Asked
— Edited
Hi,
My name is Paul Smith-Keitley and I work as a freelancer for the Tablet Academy here in the UK, we have just ordered a pair of JD Bots to use at the Education Innovation Conference alongside some Moway Bots.
I am trying to find out how tall they are, well actually all dimensions so I can locate some transit cases.
Also I was wondering what you recommend as far as programming to wow people?
Thanks for the help.
Paul
Not sure how tall he is, perhaps someone who has one can chime in with some measurements for you....
Welcome to the forum!
JD is 12.5" (31.75cm) tall, 6.75" (17.15cm) wide from shoulder to shoulder, and ~3.5" (8.9cm) thick with wires.
Inside the JD example, if you play the song provided you'll see JD do and song and dance which impresses audiences
You can always start from the example and move from there.
Edit: @RR you are a fast one
To send a tweet would take a bit more work, but through scripting, and maybe some 3rd party stuff you should be able to have the robot send tweets. From a script, you can do an HTTP Get, but Tweets are done through an HTTP post, with some other stuff to handle authorization. A quick google search of "send tweet with http get request" pointed to some links that look like it might not be too hard to set up some kind of intermediary java or python web page to receive the request for the robot and forward it to Twitter. A little more research needed than I have time for today to be sure.
Alan
1) download and install ARC for windows
2) load the JD project and assembly your JD
3) fine tune the servos
4) visit the preferences and configure your Twitter username and password from the top ARC menu
5) click the gear on the camera control
6) select scripts tab in the camera control config menu that loaded when you pressed the gear
7) press the edit button for the on tracking start script
8) click the Cheat Sheet tab that generates code for you automatically
9) scroll down until you see the camera device title
10) look in the camera device section for a ControlCommand() that reads "send tweet"

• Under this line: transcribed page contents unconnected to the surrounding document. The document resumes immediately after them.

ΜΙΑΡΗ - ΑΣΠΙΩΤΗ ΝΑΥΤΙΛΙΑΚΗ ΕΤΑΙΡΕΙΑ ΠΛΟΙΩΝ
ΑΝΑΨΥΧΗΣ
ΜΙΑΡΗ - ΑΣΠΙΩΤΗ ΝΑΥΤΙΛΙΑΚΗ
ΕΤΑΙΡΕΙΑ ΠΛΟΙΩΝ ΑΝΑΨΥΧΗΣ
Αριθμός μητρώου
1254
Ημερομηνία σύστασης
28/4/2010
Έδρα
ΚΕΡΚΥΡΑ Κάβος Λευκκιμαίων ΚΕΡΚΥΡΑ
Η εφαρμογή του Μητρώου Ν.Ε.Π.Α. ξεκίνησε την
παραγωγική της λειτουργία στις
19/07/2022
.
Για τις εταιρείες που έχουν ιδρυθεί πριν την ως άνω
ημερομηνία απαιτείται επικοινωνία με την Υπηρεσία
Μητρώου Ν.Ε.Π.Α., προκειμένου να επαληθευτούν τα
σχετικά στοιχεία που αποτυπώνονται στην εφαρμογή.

11) click on the send tweet code and it will add to your code
12) press save to save the script
13) press save to save the config menu
14) select your tracking type in the camera device
Now when ever an object is detected, the image will be uploaded to your configured Twitter account.
How the heck did I miss that.....
Alan
@Paul. PS... it will be great to see video of the show! EZ-Robot needs all the help we can get with PR
Poor @paul, we hijacked his thread real good!